Biz KESK ve üye sendikaları olarak: Kendine Müslüman olanların hep bana hep bana diyenlerin aksine bu toplu sözleşme sürecinde de dar gelirli vatandaşlarımızın kamu hizmeti alma hakkını merkeze koyan halktan yana bir kamu hizmeti, tüm kamu emekçilerinin fazlası ile hak ettiği demokratik adil bir çalışma yaşamı,insanca yaşamaya yetecek bir ücret,güvenceli istihdam,güvenli gelecek ve gerçek bir toplu pazarlık hakkı için mücadelemizi sürdüreceğiz.
Bunun için önümüzdeki toplu sözleşmede
–Grevli Toplu Sözleşme ve örgütlenme özgürlüğü istiyoruz.
-İnsanca yaşanabilir bir ücret istiyoruz! Bu gün dört kişilik bir ailenin yoksulluk sınırı 6.750 TL’yi aşmıştır.En düşük ücrette bu yoksulluk sınırının temel alınmasını,eşi çalışmayan iki çocuklu en düşük maaşı alan kamu emekçisinin maaşının buna göre artırılmasını,eş ve çocuk,kira,yakacak,yemek ve ulaşım yardımları ile cebine giren paranın yoksulluk sınırının üzerine çıkarılmasını,tüm kamu emekçilerinin maaşlarının bu durum gözetilerek artırılmasını istiyoruz.
-Sözleşmeli, taşeron, ücretli, vekil gibi her türlü güvencesiz istihdama son verilmesini,tüm kamu emekçilerinin güvenceli-kadrolu istihdam edilmesini.
-Asgari ücretin vergi dışı bırakılmasını, maaşlarımızın asgari ücret tutarını aşan kısmı için gelir vergisinin ilk dilimi %15 oranın uygulanması.
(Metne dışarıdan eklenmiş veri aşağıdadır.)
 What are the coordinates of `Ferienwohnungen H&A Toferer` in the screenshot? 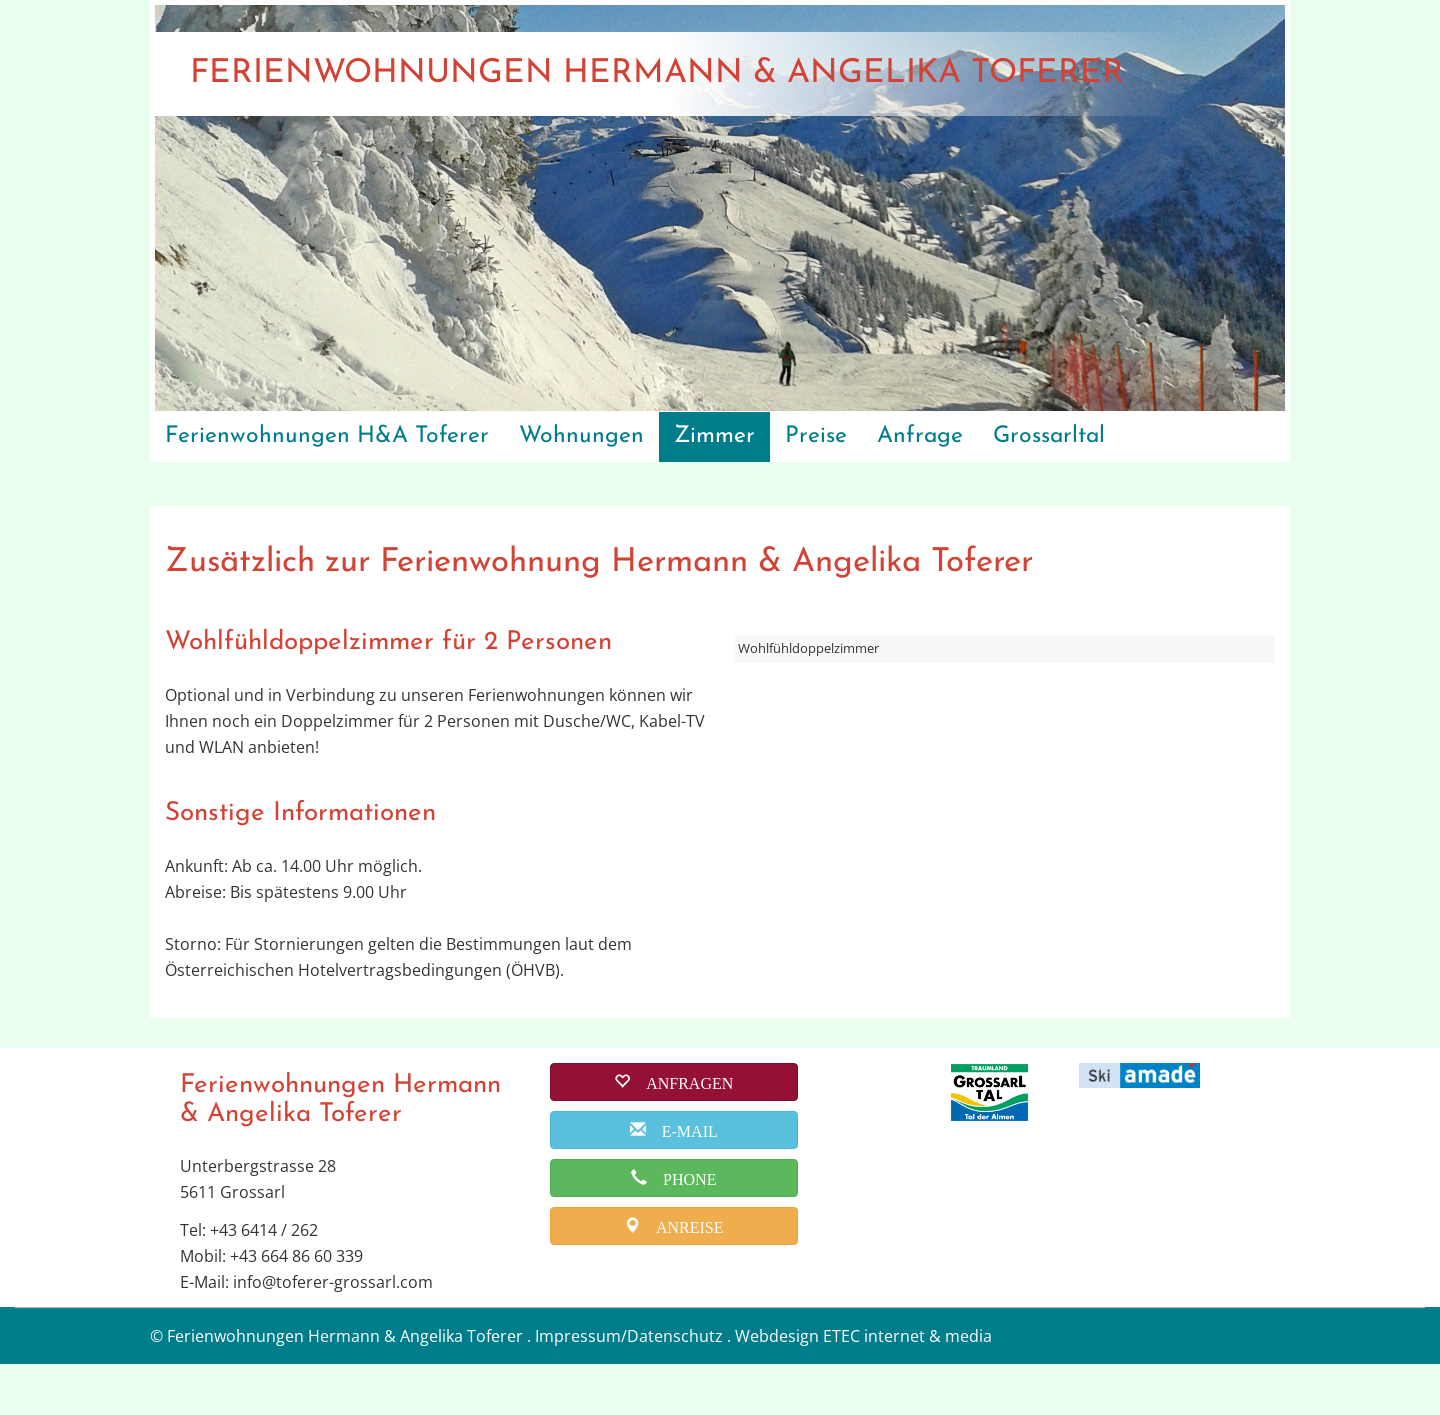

-Tüm lisans ve ön lisans mezunu kamu emekçilerinin ek göstergesinin 3600’e çıkarılmasını bunun dışında kalan kamu emekçilerinin mevcut ek göstergelerinin 800’er puan artırılmasını.
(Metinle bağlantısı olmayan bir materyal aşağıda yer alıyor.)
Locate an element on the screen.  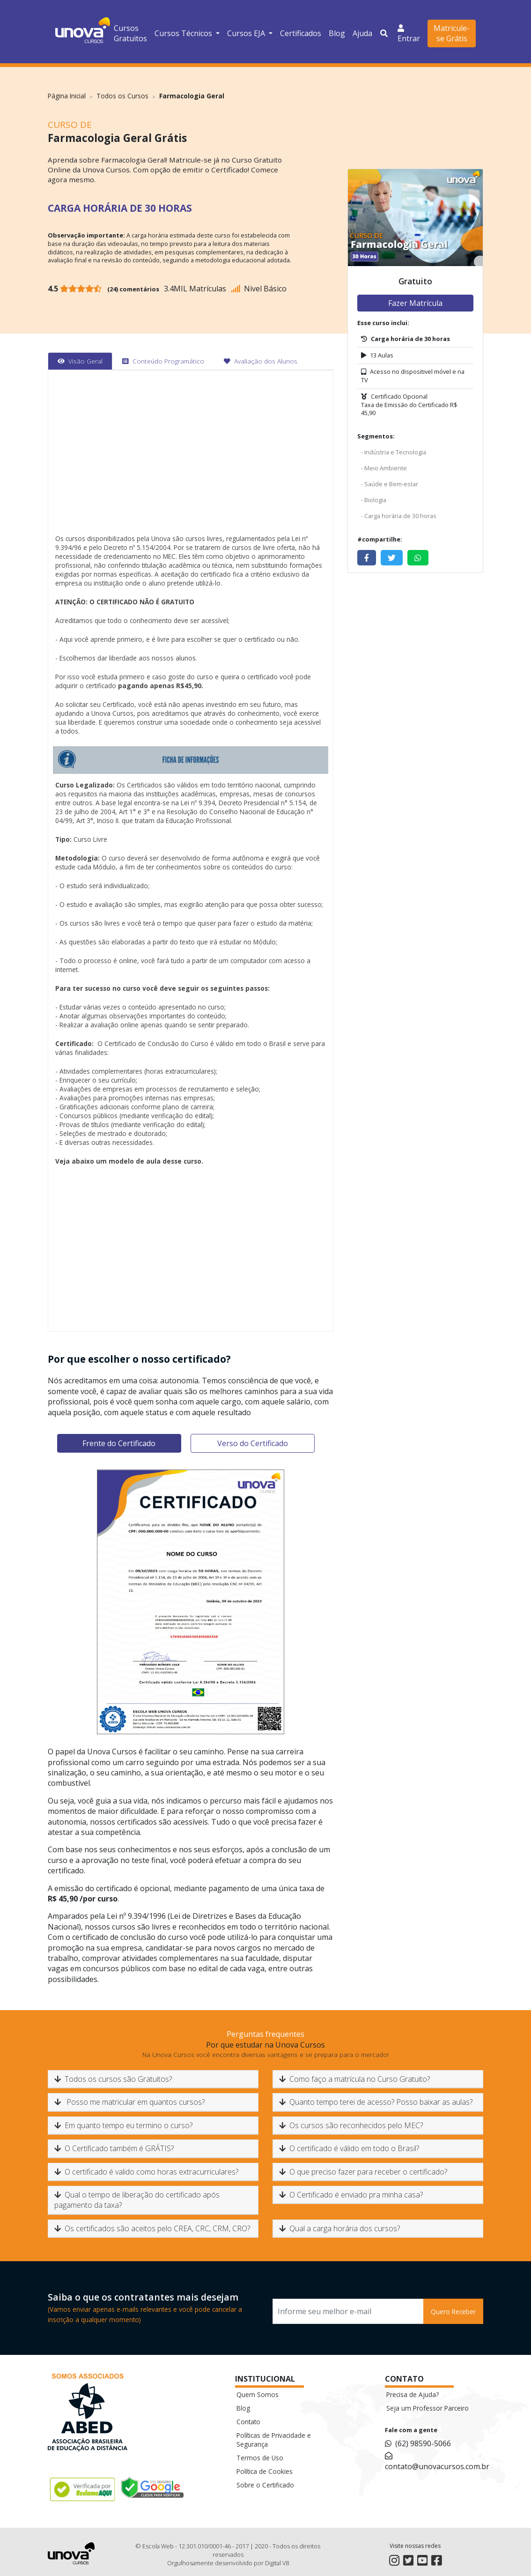
Ajuda is located at coordinates (362, 33).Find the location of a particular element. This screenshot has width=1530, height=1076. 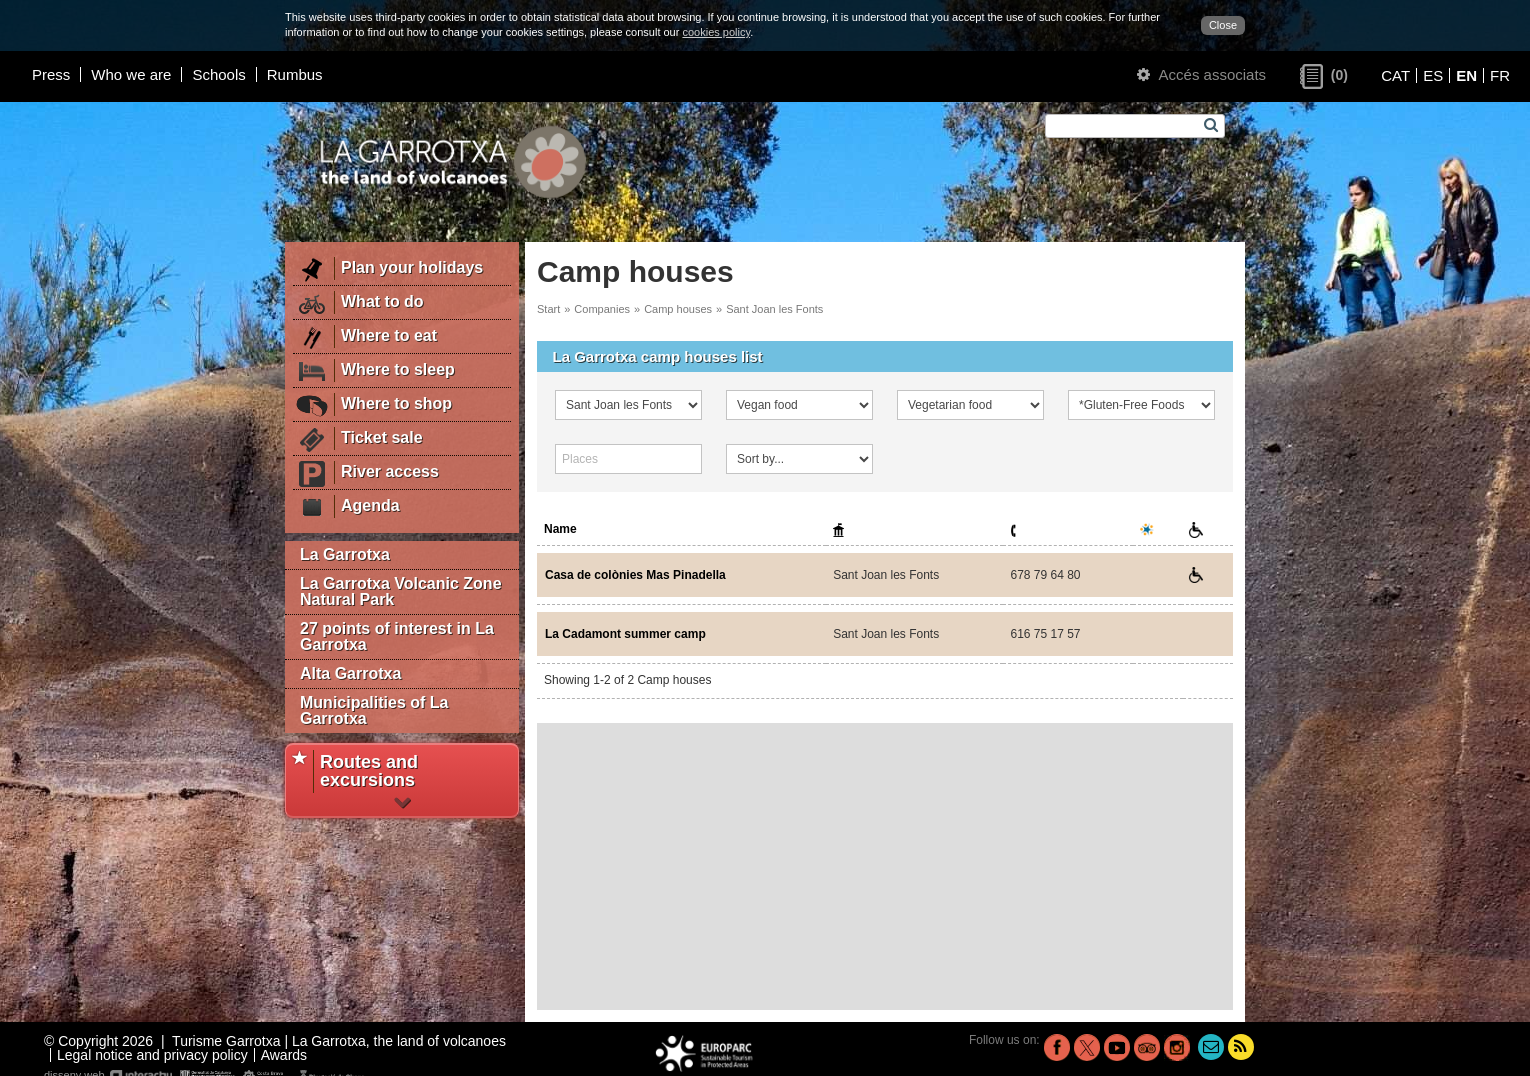

CAT is located at coordinates (1395, 75).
-Yardımcı hizmetler sınıfında çalışanların öğrenim durumlarına göre diğer hizmet sınıflarına sınavsız atamalarını, ek gösterge konusunda en mağdur kesim olan yardımcı hizmetlere ek gösterge cetveli çıkarılmasını.
-Hangi ad altında olursa olsun tüm ek ödemelerin emekliliğe yansıtılmasını, mevcut emekli maaşlarının artırılmasını, emeklilikte yaşa takılma (EYT) haksızlığına son verilmesini.
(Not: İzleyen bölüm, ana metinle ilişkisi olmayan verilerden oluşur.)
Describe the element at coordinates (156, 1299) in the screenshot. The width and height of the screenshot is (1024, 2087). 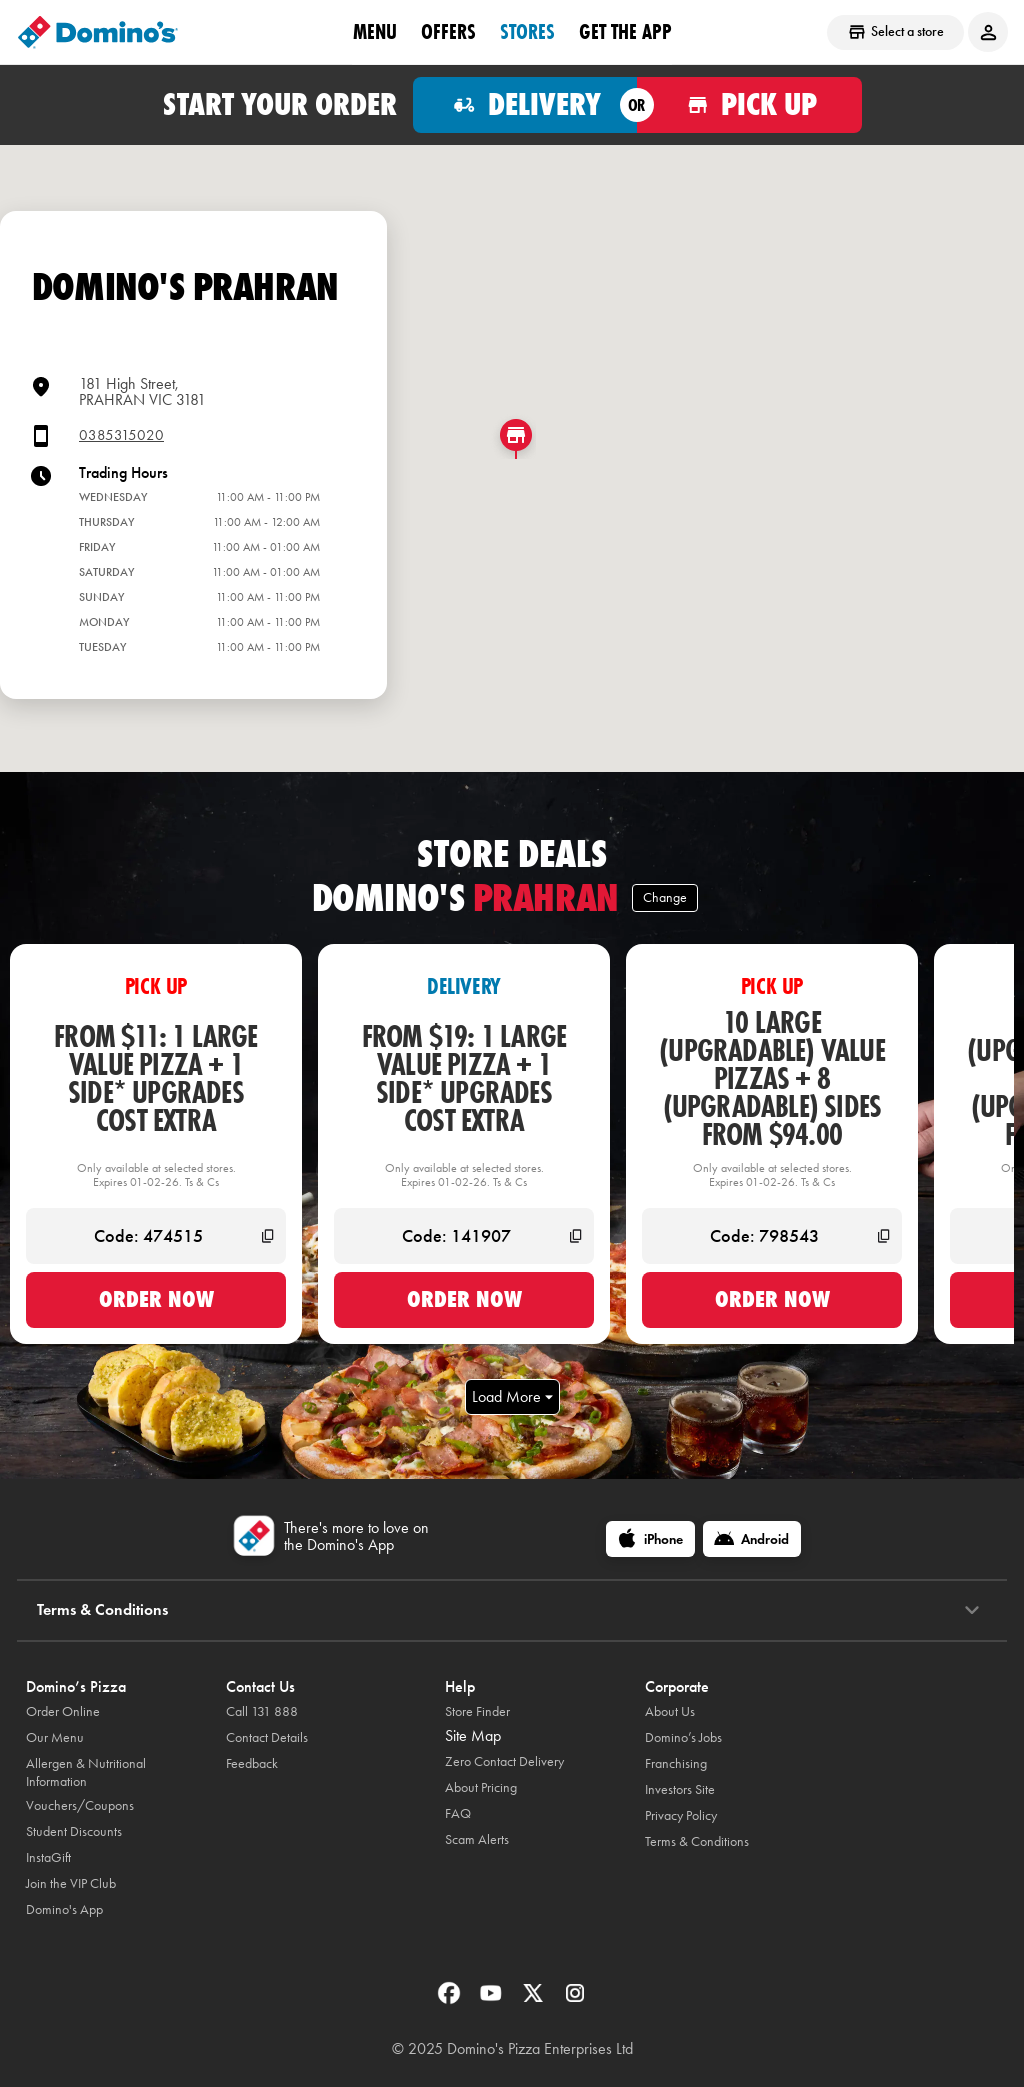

-İşe almada ve görevde yükselmede, unvan değişikliğinde mülakatın güvenlik soruşturması arşiv kaydı araştırmasının kaldırılması.
-Mahkeme kararı olmadan, hukuksuz bir şekilde KHK ile ihraç edilen tüm kamu emekçilerinin görevlerine iade edilmesini.
-0-6 yaş grubunda ki çocuklarımız için tüm kamu kurumlarında tam gün hizmet veren ücretsiz kreşler açılmasını.
-Maaşlarımızdan isteğimiz dışında %3 kesinti yapmaya dayalı zorunlu BES sistemine son verilmesini,
-Kadınların sürekli ve güvenceli işlerde istihdamının sağlanmasını, ayrımcılığın son bulmasını istiyoruz.
Buradan tüm kamu emekçilerine ve emeklilere seslenerek sözlerimize son veriyoruz. Sevgili kamu emekçileri, sevgili emeklilerimiz biliyoruz içinde bulunduğumuz tablo oldukça karanlık.Unutmayalım bu karanlığa alışmak, tepkisiz kalmak kanıksamayı ve kabullenmeyi de beraberinde getirir.Her şeye rağmen bu karanlık tabloya alışmamak,umudumuzu diri tutmak bizim elimiz de.
Konfederasyonumuz KESK’in toplu sözleşme teklifi sadece hükümete sunulmuş bir teklif değildir. Sendikalı, sendikasız tüm kamu emekçilerine sunulmuş insanca yaşam,güvenceli iş ve güvenceli gelecek teklifidir.
Gelin taleplerimize birlikte sahip çıkalım, haklarımızın peşkeş çekilmesini hep beraber engelleyelim.